LES BOUCS ÉMISSAIRES

38ème semaine

Du lundi 19 au dimanche 25 avril 1915

LA MALÉDICTION DU 15ème CORPS - 2/2


Après l’écrasante défaite de Morhange et de Sarrebourg, du 14 au 20 août 1914, les troupes françaises se replient vers Nancy où le général de Castelnau enterre ses troupes dans des tranchées, comme il l'a vu faire aux Allemands, permettant ainsi la résistance puis la "victoire" du Grand Couronné. Le bilan humain de ces premiers combats en Lorraine est catastrophique. On évalue à quelque 35.000 les soldats reposant dans les cimetières locaux.
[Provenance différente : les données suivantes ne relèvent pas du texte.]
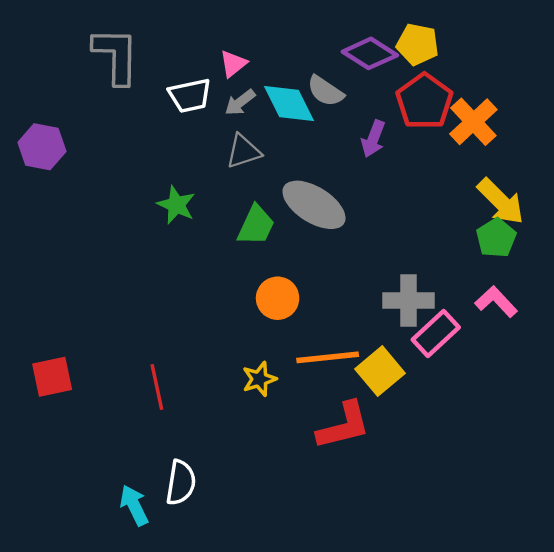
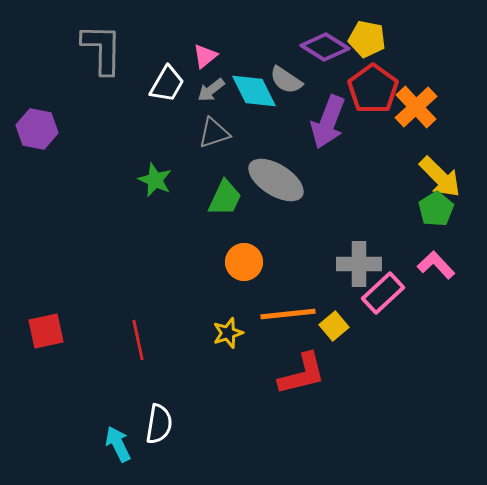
white trapezoid: (190, 96) -> (167, 84), turned -48
purple arrow: (373, 139) -> (328, 122), size x1.6
yellow square: (380, 371) -> (334, 326), size x0.7

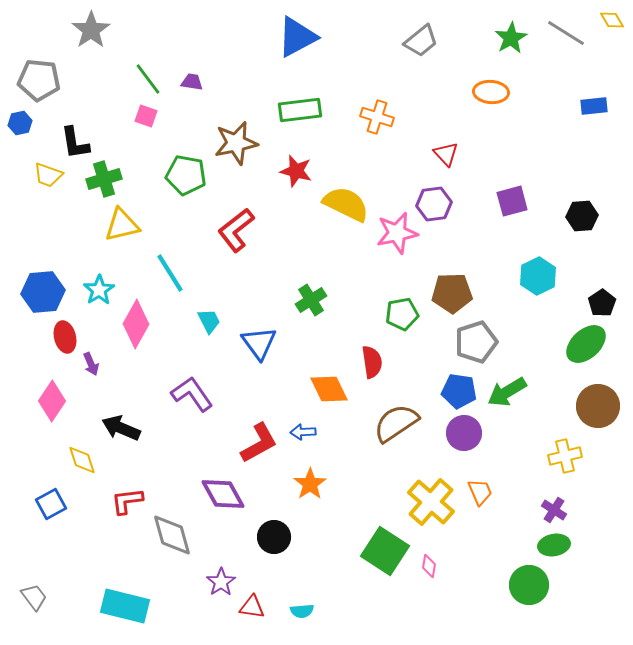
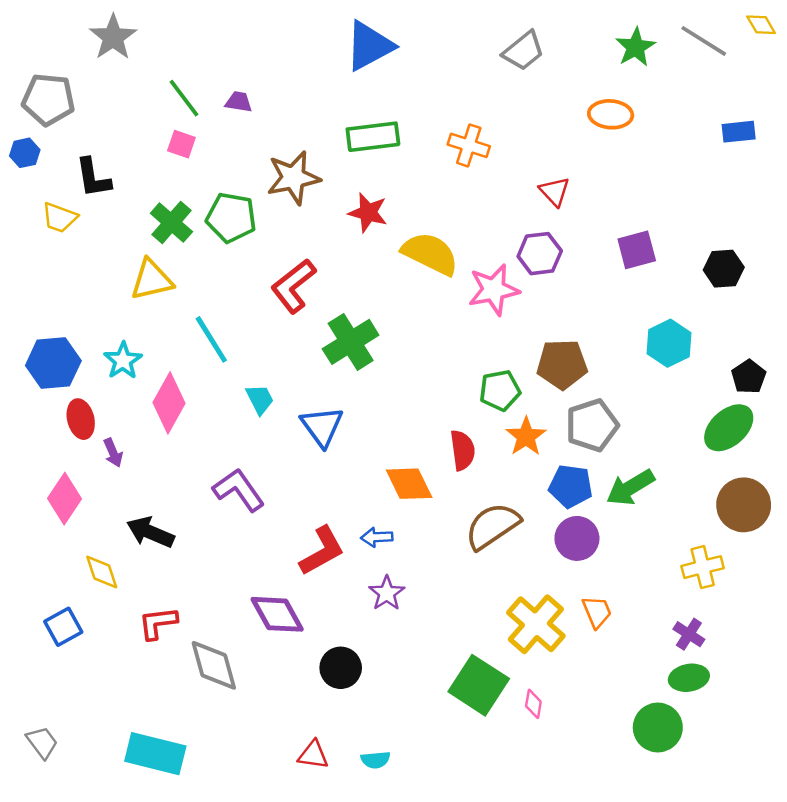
green cross: (104, 179) -> (171, 223), moved, turned -32
green cross: (311, 300) -> (351, 342), moved, size x1.4
orange star: (310, 484) -> (526, 436), moved
purple star: (221, 582) -> (387, 593), moved

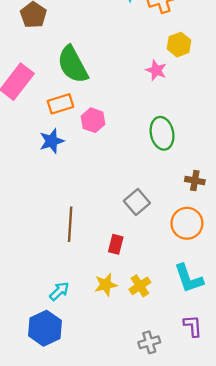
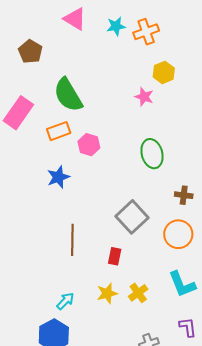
blue star: (52, 141) -> (58, 177), moved
gray square: (137, 202) -> (132, 217), size x1.4

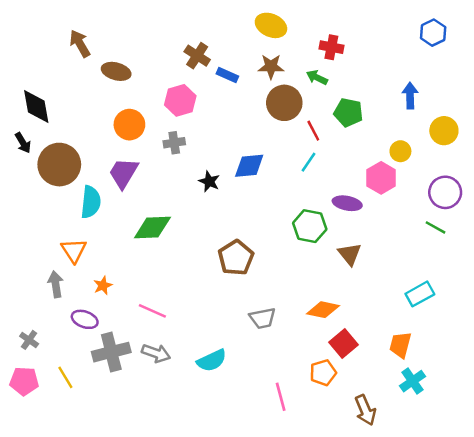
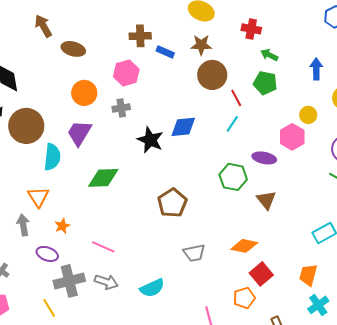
brown cross: (197, 56) -> (140, 36), turned -35
green arrow: (317, 77) -> (269, 55), moved
black star: (209, 181) -> (150, 140), size x1.5
yellow line: (65, 377) -> (49, 308), moved

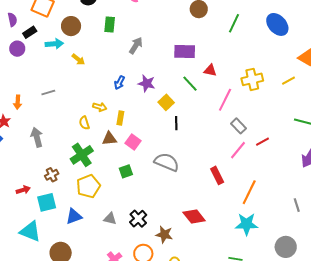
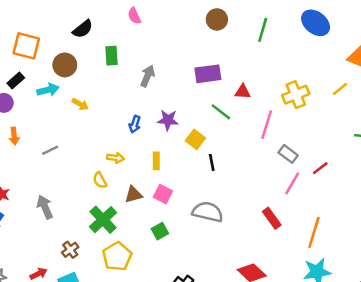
orange arrow: (18, 102) -> (14, 136), moved
yellow rectangle: (120, 118) -> (156, 161), moved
Encore faudrait-il ajouter ceux dont les corps n'ont pas été retrouvés.

Adolphe Messimy
La guerre n’a pas un mois, et elle ne ressemble pas du tout à ce que l’Etat-major espérait. Il faut donc trouver des coupables : la presse nationale stigmatise le caractère "léger" des combattants français, et Joffre "limoge" ses généraux à tour de bras. Mais la vindicte publique s’abat surtout sur le 15ème corps, celui des régiments du midi.

Le 21 août Joffre commandant en chef des armées téléphone à Messimy, ministre de la guerre : « L'offensive en Lorraine a été superbement entamée. Elle a été enrayée brusquement par des défaillances individuelles ou collectives qui ont entraîné la retraite générale et nous ont occasionné de très grosses pertes. J'ai fait replier en arrière le 15e Corps, qui n'a pas tenu sous le feu et qui a été cause de l'échec de notre offensive. J'y fais fonctionner ferme les Conseils de Guerre ».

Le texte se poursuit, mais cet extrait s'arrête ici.